● Dataset entries
┄┄┄┄┄┄┄┄┄┄┄┄┄┄┄┄┄┄┄┄

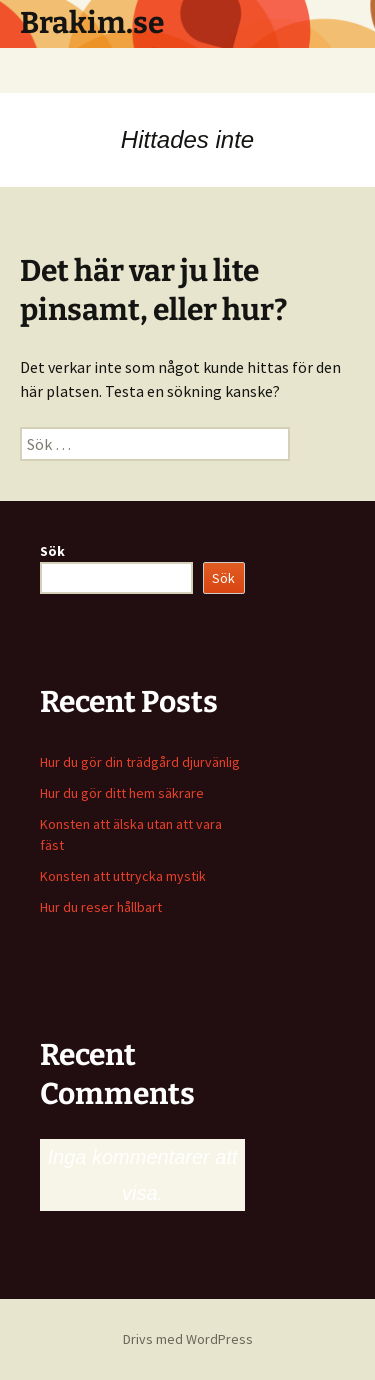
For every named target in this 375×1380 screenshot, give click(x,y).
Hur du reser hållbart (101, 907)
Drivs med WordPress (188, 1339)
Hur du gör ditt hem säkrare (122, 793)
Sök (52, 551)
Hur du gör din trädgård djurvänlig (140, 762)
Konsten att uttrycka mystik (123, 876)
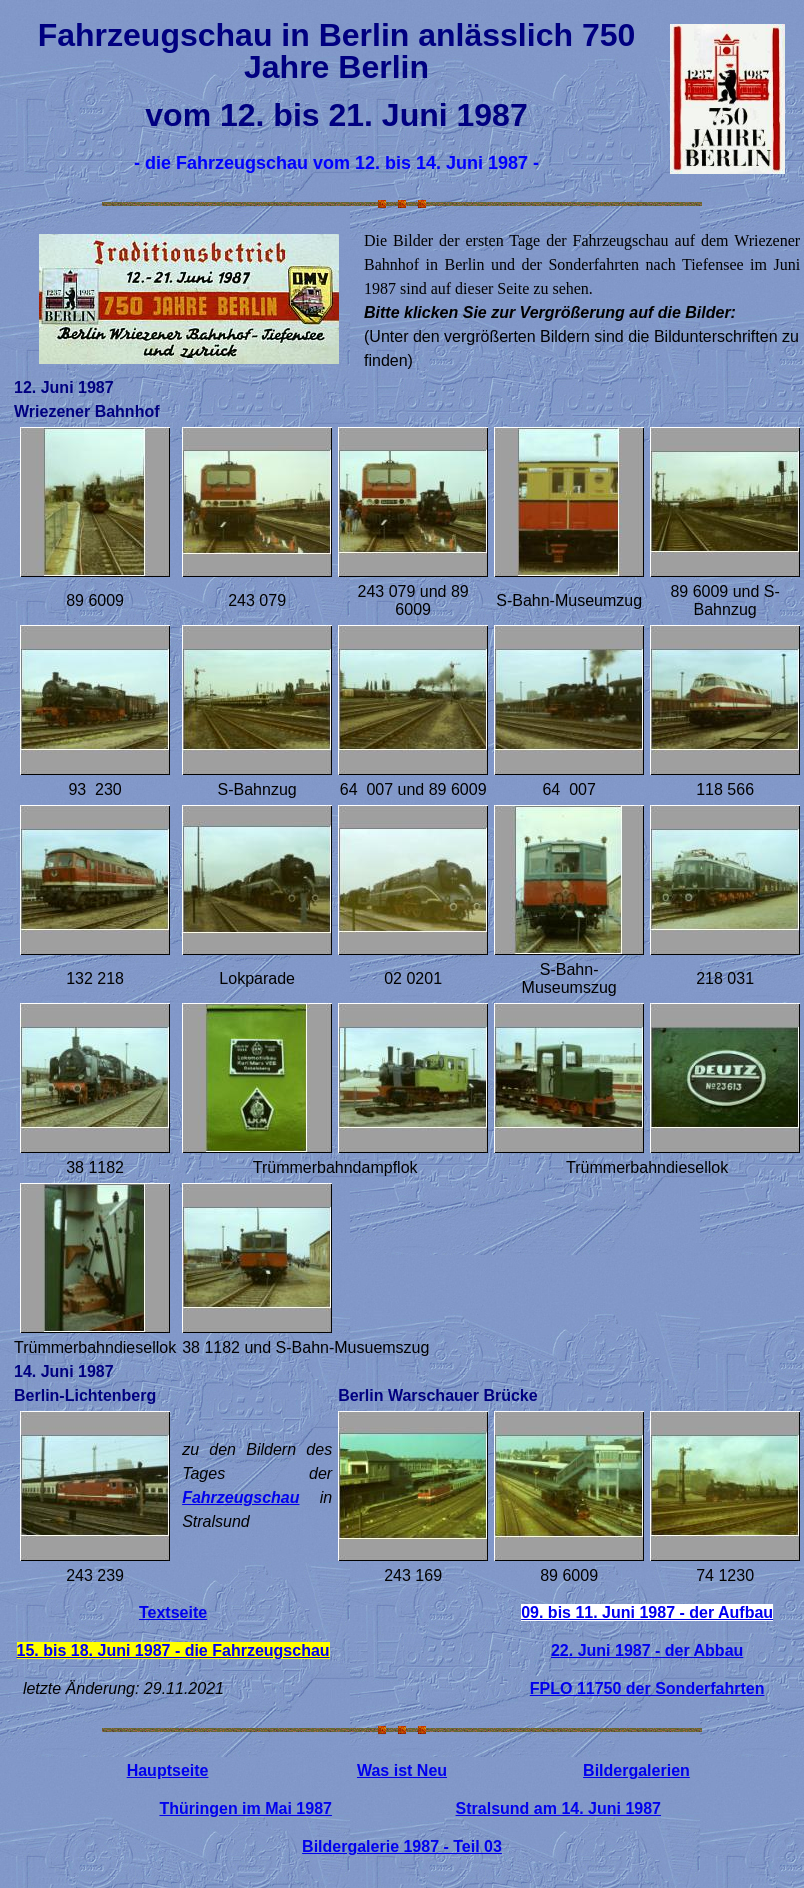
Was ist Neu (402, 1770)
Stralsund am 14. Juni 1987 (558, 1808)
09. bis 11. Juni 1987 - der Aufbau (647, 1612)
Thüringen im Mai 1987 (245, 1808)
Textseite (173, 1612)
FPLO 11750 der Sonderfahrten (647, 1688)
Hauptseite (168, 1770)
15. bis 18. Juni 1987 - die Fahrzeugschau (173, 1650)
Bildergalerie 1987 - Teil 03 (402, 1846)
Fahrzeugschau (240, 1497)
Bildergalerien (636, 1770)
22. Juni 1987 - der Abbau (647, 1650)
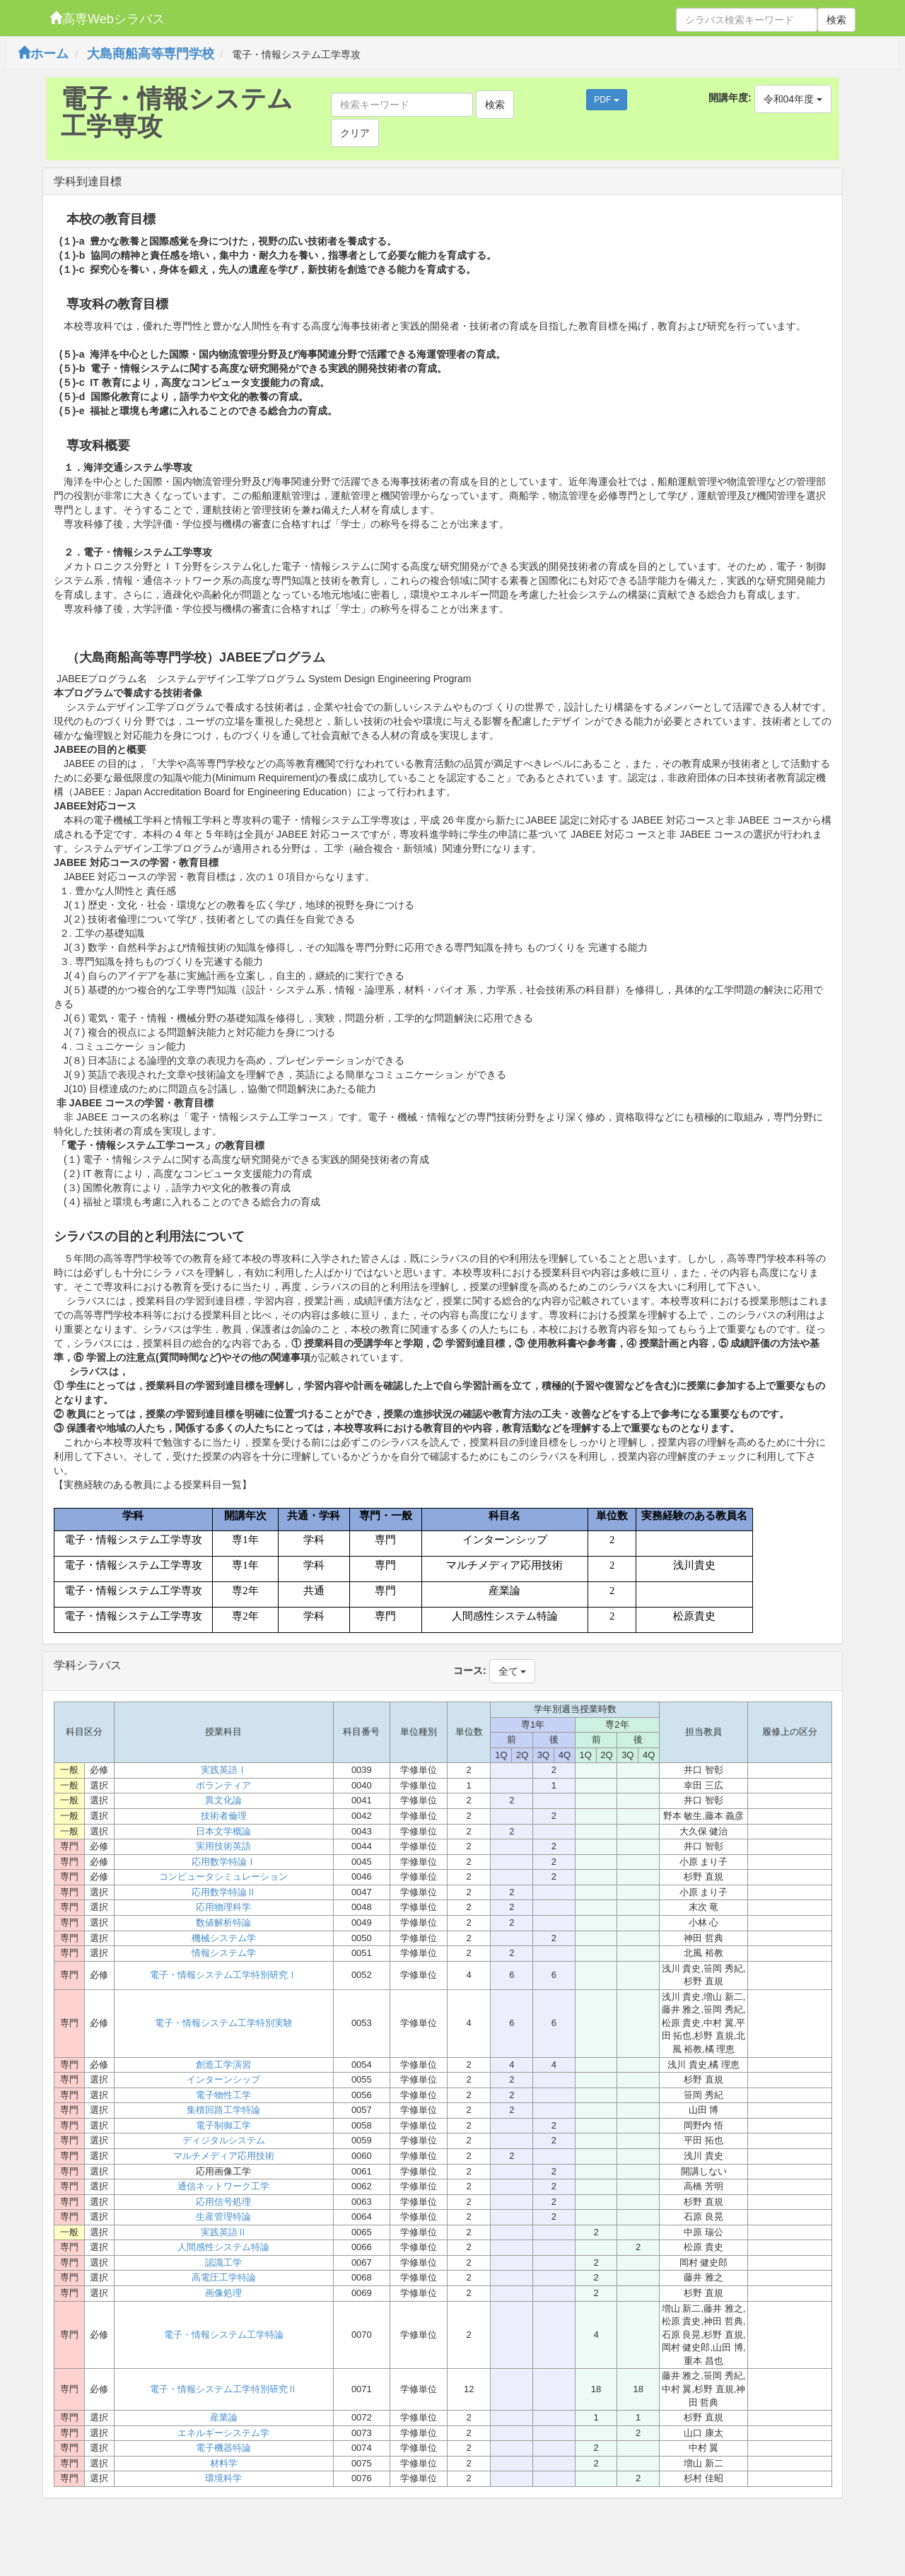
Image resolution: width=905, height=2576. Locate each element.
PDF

┄┄┄┄┄┄┄┄┄┄┄┄┄┄┄┄┄┄┄┄

● Task description
An exact reproduction of the lines from the line containing "Textseite (173, 1612)" through the end of the listing above is needed; pictures stay out.

● Reply
Textseite (173, 1612)
FPLO 11750 der Sonderfahrten (647, 1688)
Hauptseite (168, 1770)
15. bis 18. Juni 1987 - die Fahrzeugschau (173, 1650)
Bildergalerie 1987 - Teil 03 (402, 1846)
Fahrzeugschau (240, 1497)
Bildergalerien (636, 1770)
22. Juni 1987 - der Abbau (647, 1650)
Image resolution: width=905, height=2576. Locate each element.
PDF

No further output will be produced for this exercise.